Now that you have learned enough about how useful Google Tag Manager is for your SEO or Google Ads campaigns, you are probably wondering how to take advantage of it. So let’s take a look at the different steps to take.
How to install the tool on your site?
Before launching your site tracking codes using GTM, you must first create an account. For this, you need to go to the official Tag Manager website. Once on the page, click on Account, then fill in the necessary information. Allow data sharing with Google and third parties.
You must then define a container name. The latter replaces, if necessary, the tags that you have configured. Specify the type of content according to the device on which you want to trigger the tracking. You validate your choices by clicking on create and accept the terms of use.
At the end of these preliminaries, you must now install the container.

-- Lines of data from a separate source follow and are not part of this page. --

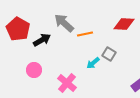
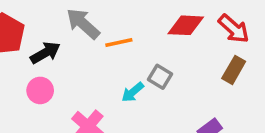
pink circle: (34, 70) -> (40, 90), moved

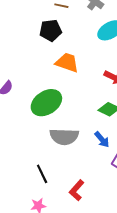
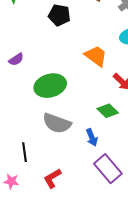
black pentagon: (51, 30) -> (59, 15), moved
orange trapezoid: (67, 62) -> (96, 56), moved

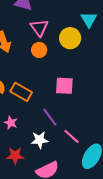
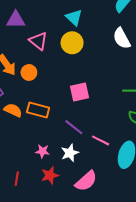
cyan triangle: (89, 20) -> (74, 17), moved
orange circle: (39, 50) -> (29, 73), moved
pink star: (11, 123) -> (42, 151), moved

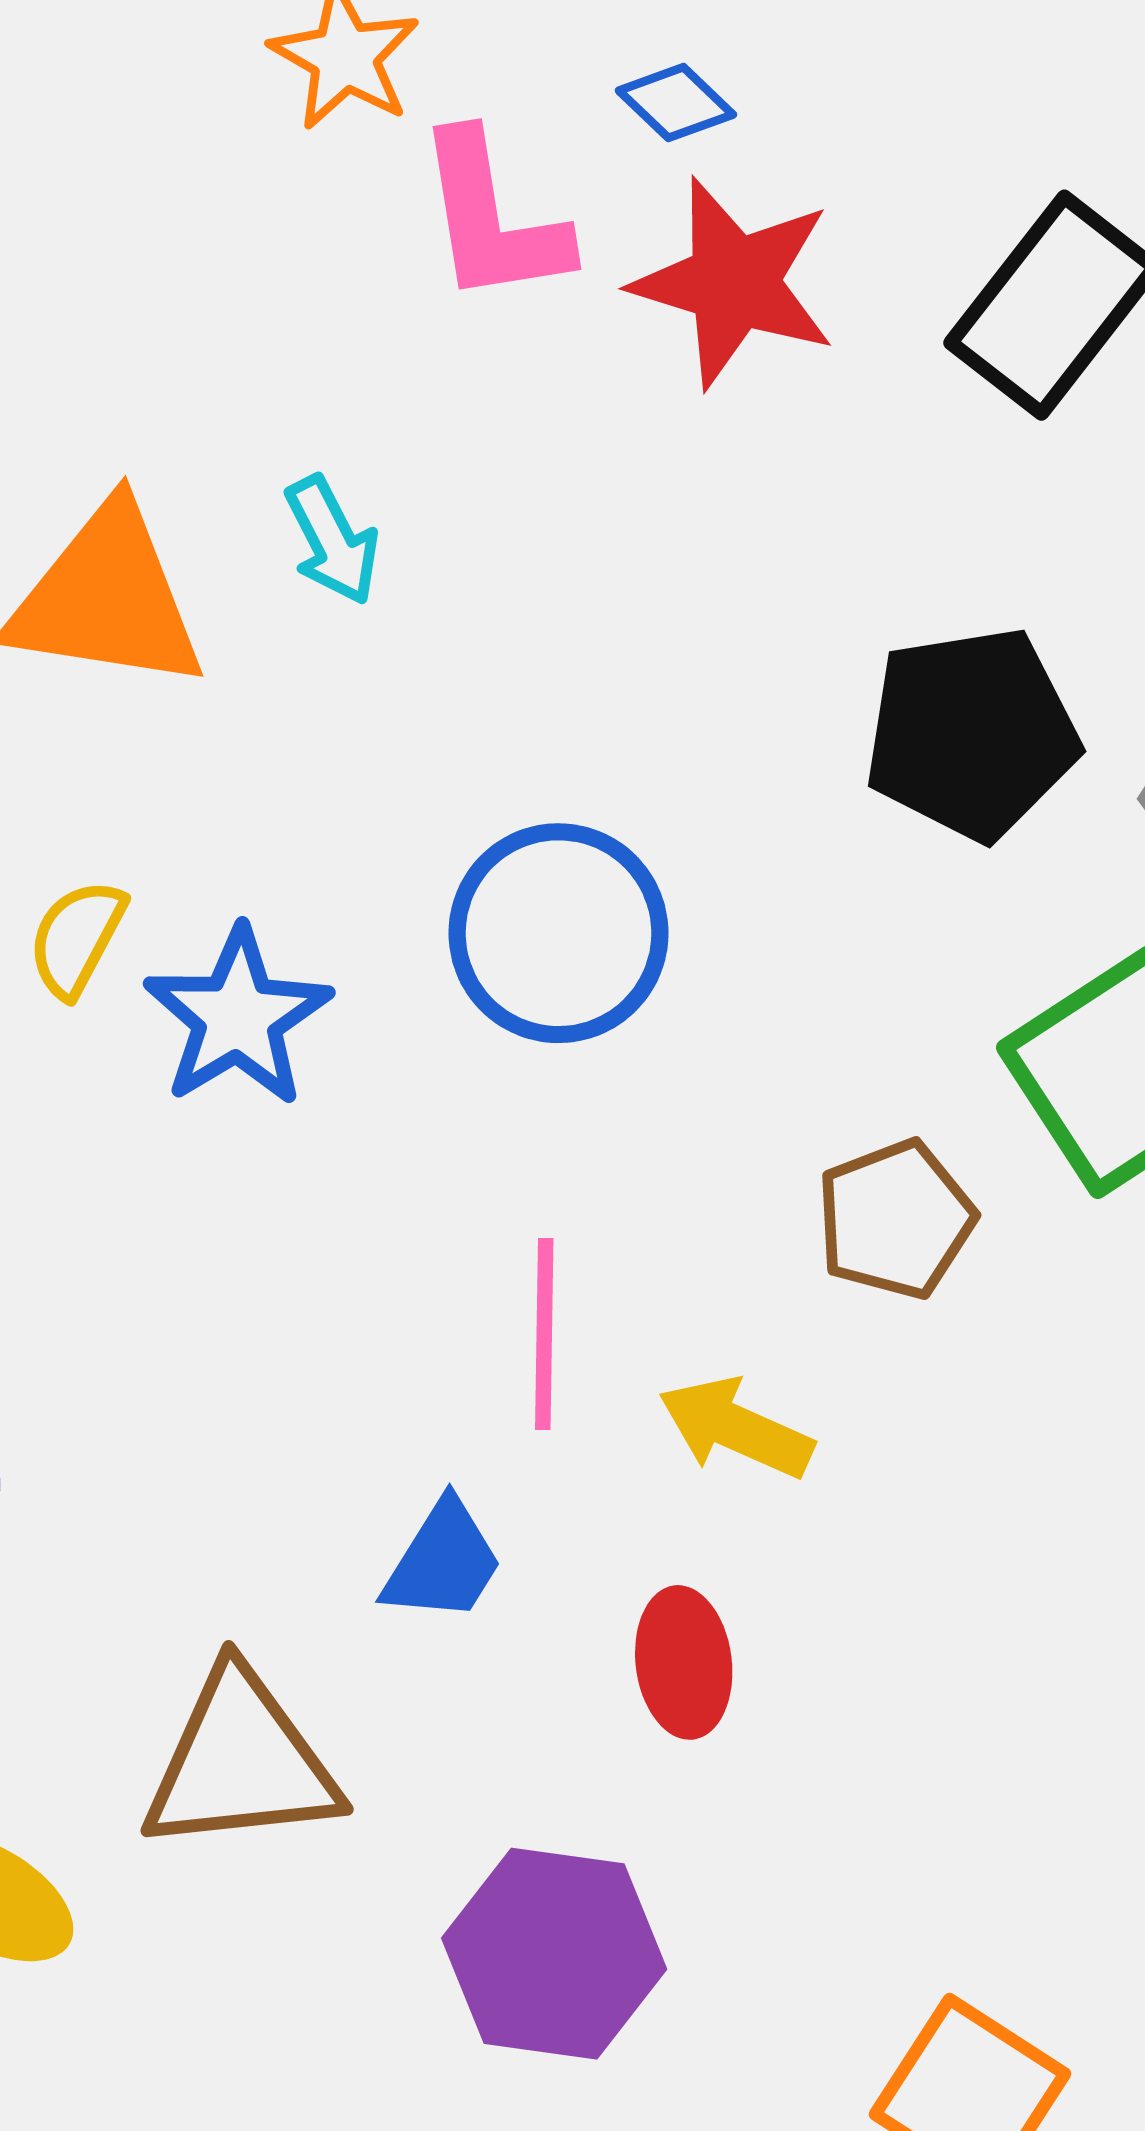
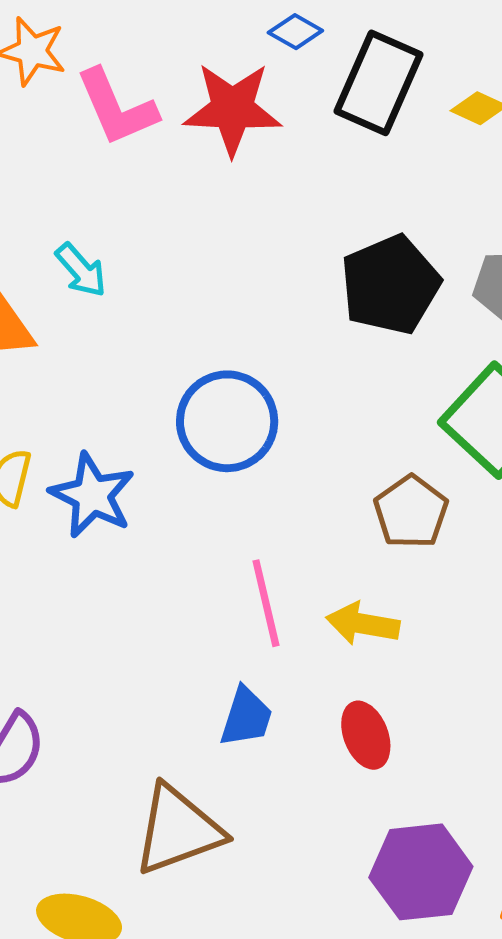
blue diamond: (676, 103) -> (295, 32), moved
purple hexagon: (554, 1954) -> (421, 872), moved

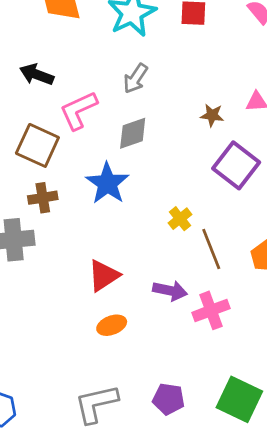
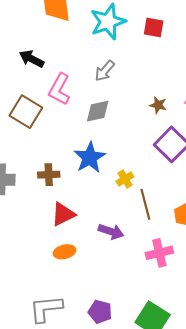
pink L-shape: (78, 110) -> (59, 89), turned -44
blue star: (107, 183) -> (90, 157), moved
brown cross: (43, 198) -> (49, 175), moved
pink cross: (211, 310) -> (159, 253), moved

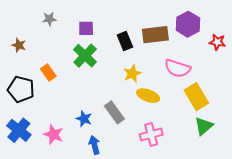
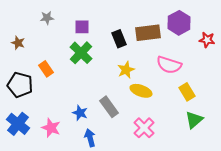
yellow rectangle: (196, 97) -> (187, 92), size x0.7
pink cross: (151, 134) -> (144, 128), turned -30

This phase consists of accessing your Workspace from Tag Manager. Then find your container account to set up Tag Manager on your website. Once this task is completed, import all the code fragments that GTM provides you on your site, by a simple copy and paste.
I installed Google Tag Manager, what next?
When you finalize the installation of Tag Manager on your website, you are now close to getting the most out of it. You can program your tracking options, either by creating new tags, deleting old ones, or modifying them. GTM also has a preview mode to monitor the SEO metrics it provides you.
During the trace code manager configurations, choose to debug. It is useful for controlling all the tags that are activated when Internet users arrive on your site. After adding all the desired parameters, you can start all your code snippets by clicking on “Send”. The operation is completed as soon as you name the version of your modifications, with a supporting description. This last point allows you to differentiate between your new versions and the old ones.